*Your instructions*. Below are the records; repeat exactly their lines between the line holding "Dashboards & Reporting" and the line holding "Winnipeg Free Press", inclusive, skipping the pictures.

Dataset entries
:::
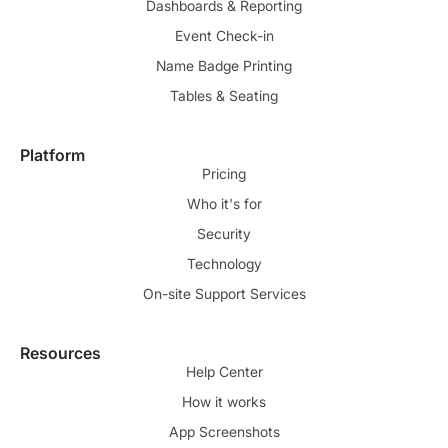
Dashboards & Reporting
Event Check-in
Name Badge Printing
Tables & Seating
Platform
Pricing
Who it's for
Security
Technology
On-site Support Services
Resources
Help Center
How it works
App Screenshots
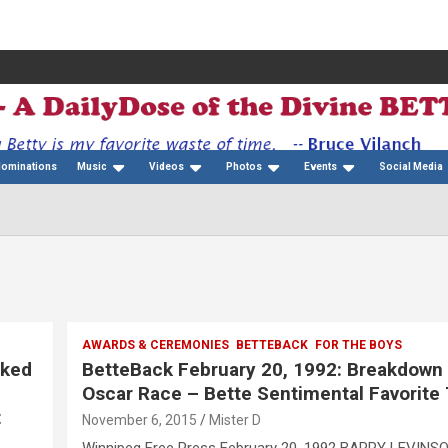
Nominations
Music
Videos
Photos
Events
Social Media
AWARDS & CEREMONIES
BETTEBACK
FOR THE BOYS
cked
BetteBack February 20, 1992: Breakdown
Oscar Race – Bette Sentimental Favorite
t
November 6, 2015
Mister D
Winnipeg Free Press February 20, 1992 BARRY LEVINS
:::
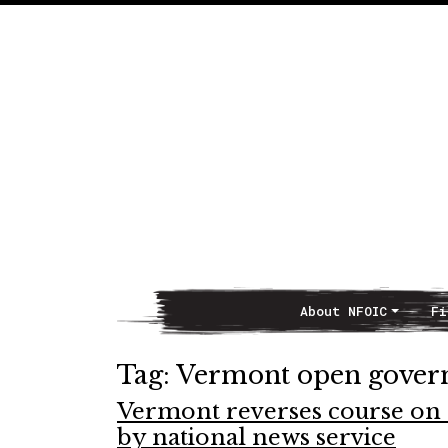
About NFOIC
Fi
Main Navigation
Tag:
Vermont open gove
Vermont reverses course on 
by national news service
:::
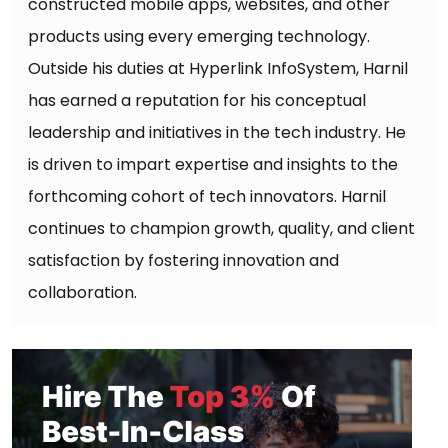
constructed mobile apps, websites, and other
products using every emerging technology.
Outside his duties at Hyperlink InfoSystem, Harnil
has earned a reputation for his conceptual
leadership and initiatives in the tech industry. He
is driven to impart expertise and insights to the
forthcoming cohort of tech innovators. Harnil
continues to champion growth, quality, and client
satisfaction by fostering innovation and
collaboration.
:::
*Task output*.
Dashboards & Reporting
Event Check-in
Name Badge Printing
Tables & Seating
Platform
Pricing
Who it's for
Security
Technology
On-site Support Services
Resources
Help Center
How it works
App Screenshots
Nominations
Music
Videos
Photos
Events
Social Media
AWARDS & CEREMONIES
BETTEBACK
FOR THE BOYS
cked
BetteBack February 20, 1992: Breakdown
Oscar Race – Bette Sentimental Favorite
t
November 6, 2015
Mister D
Winnipeg Free Press February 20, 1992 BARRY LEVINS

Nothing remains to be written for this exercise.